Cryo-EM structure of the human adenosine A1 receptor–G12-protein complex bound to its endogenous agonist

Draper-Joyce CJ1, Khoshouei M2,3, Thal DM1, Liang YL1, Furness SGB1, May LT1, Wootten D1, Sexton PM1, Glukhova A1 and Christopoulos A1

  1. Drug Discovery Biology and Department of Pharmacology, Monash Institute of Pharmaceutical Sciences, Monash University, Parkville 3052, Victoria, Australia.
  2. Department of Molecular Structural Biology, Max Planck Institute of Biochemistry, 82152 Martinsried, Germany.
  3. Norvatis Institutes for Biomedical Research, Norvatis Pharma AG, 4002 Basel, Switzerland.
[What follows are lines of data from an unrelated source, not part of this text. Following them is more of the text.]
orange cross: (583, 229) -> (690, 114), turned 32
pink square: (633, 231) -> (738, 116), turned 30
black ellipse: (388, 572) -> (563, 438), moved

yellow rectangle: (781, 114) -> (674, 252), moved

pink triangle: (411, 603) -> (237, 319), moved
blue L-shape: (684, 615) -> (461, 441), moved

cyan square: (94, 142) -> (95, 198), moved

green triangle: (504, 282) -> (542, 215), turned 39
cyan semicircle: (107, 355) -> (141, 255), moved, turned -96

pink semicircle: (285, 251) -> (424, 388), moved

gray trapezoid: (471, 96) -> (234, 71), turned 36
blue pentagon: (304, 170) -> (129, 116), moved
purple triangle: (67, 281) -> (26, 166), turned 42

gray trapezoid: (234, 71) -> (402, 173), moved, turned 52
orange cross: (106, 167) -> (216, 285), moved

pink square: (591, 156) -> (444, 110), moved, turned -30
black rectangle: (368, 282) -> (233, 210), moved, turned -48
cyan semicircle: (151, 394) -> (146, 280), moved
G protein-coupled (GPCRs) are responsible for the majority of cellular responses to hormones, neurotransmitters, and a variety of other small molecules. In recent years there has been an exponential growth in the amount of determined inactive GPCR structures, however, there still remains a dearth of active-state, G-protein-bound, GPCRs. To date, all solved active-GPCRs have been coupled to the stimulatory Gs protein. The class A adenosine A1 receptor (A1R) is a GPCR that preferentially couples to the inhibitory Gi/o family of heterotrimeric G-proteins, has been implicated in numerous diseases, yet remains poorly targeted. We have recently solved the 3.6 Å structure of the human A1R in complex with adenosine and heterotrimeric Gi2-protein determined by Volta phase plate cryo-electron microscopy. Compared to inactive A1R, there is contraction at the extracellular surface in the wide orthosteric binding site that is mediated via movement of transmembrane domains 1 and 2. At the intracellular surface, the G-protein engages the A1R primarily via amino acids in the C-terminus of the Gαi α5 helix, concomitant with a 10.5 Å outward movement of A1R transmembrane domain 6. Comparison with the agonist-bound β2adrenergic receptor-Gs-protein complex reveals distinct orientations for each G-protein subtype upon engagement with its receptor. This active A1R structure provides novel molecular insights into receptor/G-protein selectivity.